Poet Richard Levine will visit the Adirondack Center for Writing in Saranac Lake Nov. 15. The Vietnam veteran and retired New York City teacher will be part of ACW’s successful BarkReaders program that takes place every other month at the ACW. Each BarkReaders includes an open mic and features an author presenting a recent book publication. In addition to his reading, Levine will sign copies of his latest collection. (Disclosure: Jerry McGovern serves on the board of directors of the Adirondack Center for Writing.)

Levine’s 2019 “Selected Poems” draws from five previous collections, from 2004 to 2018. It’s a rich and diverse collection from a sensitive observer who provides original images connecting the reader to what he sees on the surface and below. In those 14 years, his poetic sense addressed many subjects, among them antisemitism, racism, war and family.

In “Out of Light’s Reach,” Levine, who was born in 1947, tells of the Holocaust being part of the background of his childhood, its horror “always on the edge of my life, /like fringe on a prayer shawl … a nightmare waiting / just out of light’s reach.”

In “Before the Last,” he catalogs more horror — at “Auschwitz to Bergen-Belsen, / Uganda to the Congo … Birmingham to Little Rock” and “the children of Wounded Knee / live by the banks of neon and one-armed bandits.” It’s a beautiful, graphic chronicle of cruelty balanced only a bit by his memory of dancing near the seashore, where there was “one last peaceful wave.”

A Vietnam veteran, Levine remembers “Your wound and a field bandage were sorely mismatched. Still … I tried to plug the red tide.” In “Mud-Walking,” he tells us he “prayed when mud-walking / sounded like chest wounds sucking.” And still, old and at home, “for 30 years, the floodplain of that ghost river has called me.” His portraits of soldiers in combat, at home fighting memories, calling sweethearts from an innocent time, are brutal and beautiful.

“Before the Distance of Men,” addresses the poet’s superficial relationship with his father, where “Surfaces defined us: cars washed and waxed, walls spackled …” His father teaches him “a man’s way — head above, heart below the surface,” a lesson the poet has clearly rejected.

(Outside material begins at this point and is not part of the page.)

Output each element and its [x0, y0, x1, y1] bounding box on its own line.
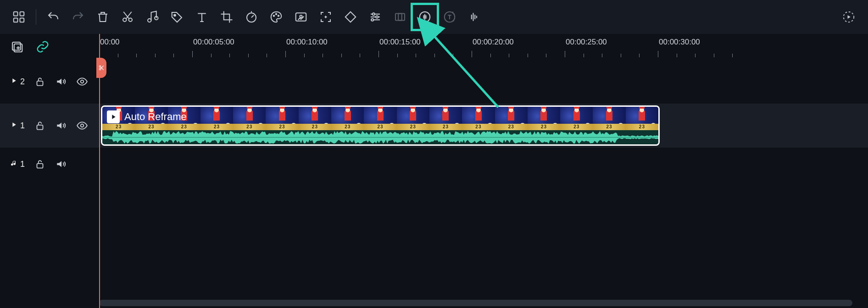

In “Late Hour,” another paternal poem, the perspective has changed, and Levine is the father struggling to parent. Late at night, he is reading in the kitchen, waiting and worrying, because “Behind a door, I found a daughter still not at home.” His words echo for every parent who identifies with him “sprawled between anger and concern.”

Levine’s final poem returns to family, an old poet-father remarking on the soil he has tended, “I gather in the past / and spread it over my retired garden.” His children are part of that garden who return “to share and dare the moment / to believe in all we gather and do.”

The totality of Levine’s work — there are more than 100 poems in this book — is a balance of the harsh world he writes about that has a softness he sometimes finds and cherishes.

Levine will read from his new volume, “Now in Contest,” at the Adirondack Center for Writing. It will be good to hear this poet’s voice.